- 2017 01/25
- 私の好きな中公新書3冊
苅谷剛彦『教育と平等 大衆教育社会はいかに生成したか』
稲葉陽二『ソーシャル・キャピタル入門 孤立から絆へ』
筒井淳也『仕事と家族 日本はなぜ働きづらく、産みにくいのか』
私たちは人として「社会」を形成して、その中で生きている。「社会」を扱う学問を社会科学といい、経済学や政治学、私の専門とする社会学といった学問がその中に含まれる。社会科学は自然科学のように実験室で再現できるような現象を扱いにくいが、独自の科学的基準で、「社会」に様々な法則や独自の特徴があることを明らかにしてきた。

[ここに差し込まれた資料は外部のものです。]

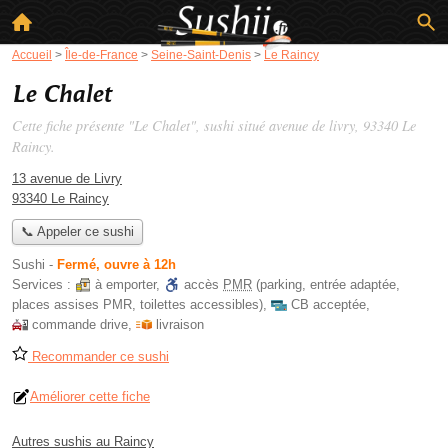
Accueil
>
Île-de-France
>
Seine-Saint-Denis
>
Le Raincy
Le Chalet
Cette fiche présente "Le Chalet", sushi situé
avenue de livry
, 93340 Le
Raincy.
13 avenue de Livry
93340 Le Raincy
📞 Appeler ce sushi
Sushi
-
Fermé, ouvre à 12h
Services :
à emporter
,
accès
PMR
(parking, entrée adaptée,
places assises PMR, toilettes accessibles)
,
CB acceptée
,
commande drive
,
livraison
Recommander ce sushi
Améliorer cette fiche
Autres sushis au Raincy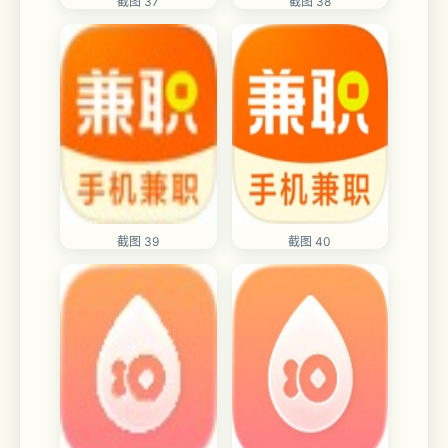
截图 37
截图 38
截图 39
截图 40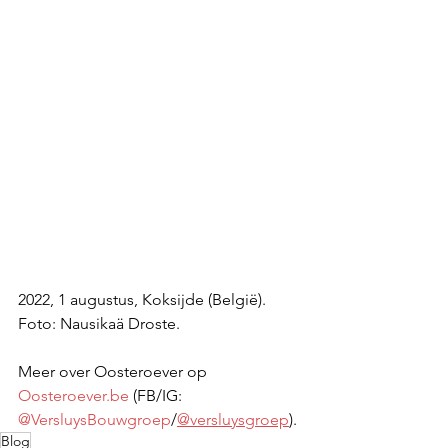
2022, 1 augustus, Koksijde (België). 
Foto: Nausikaä Droste.
Meer over Oosteroever op
Oosteroever.be
 (FB/IG: 
@VersluysBouwgroep
/
@versluysgroep
).
Blog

その中でも特に注目すべきなのが、意図せざる結果だ。一人ひとりはよかれと思って行動していても、それを全体として見た場合、まったく逆の帰結が導かれる場合がある。社会現象にそのような「クセ」があることを知っておくのは、社会が複雑化している現在においてもっとも求められていることだと思う。
『教育と平等』は、巷で語られがちな「詰め込み教育をやめれば個性が伸ばせる」とか「中央集権をやめれば教育の分権化が進む」といった言説に対して、戦後日本の教育の歴史を遡り、それが「平等な教育」という神話であることを明らかにする。そこに見られるのは、「システム」としか言い表しようのないこの社会の結びつき方だ。
『ソーシャル・キャピタル入門』は、「社会関係資本」と訳されるソーシャル・キャピタルが持つ人と人とのつながりの効果についての分かりやすい概説書だ。社会関係資本は、個人間のコネやツテのようなものと社会の規範や他者への信頼といったものの2つに分けられるのだが、後者のような信頼関係の存在が、社会全体によい効果をもたらすといったこともまた、この「社会」の特徴である。
『仕事と家族』では、ときに未婚化が進んでいる原因のひとつとされる女性の就労が、むしろ結婚・出産のための条件であることをデータから明らかにしている。このように複雑な社会関係を解きほぐして理解することは、「意図せざる結果」を引き起こす短絡的な解決を避けるためにも必要なのである。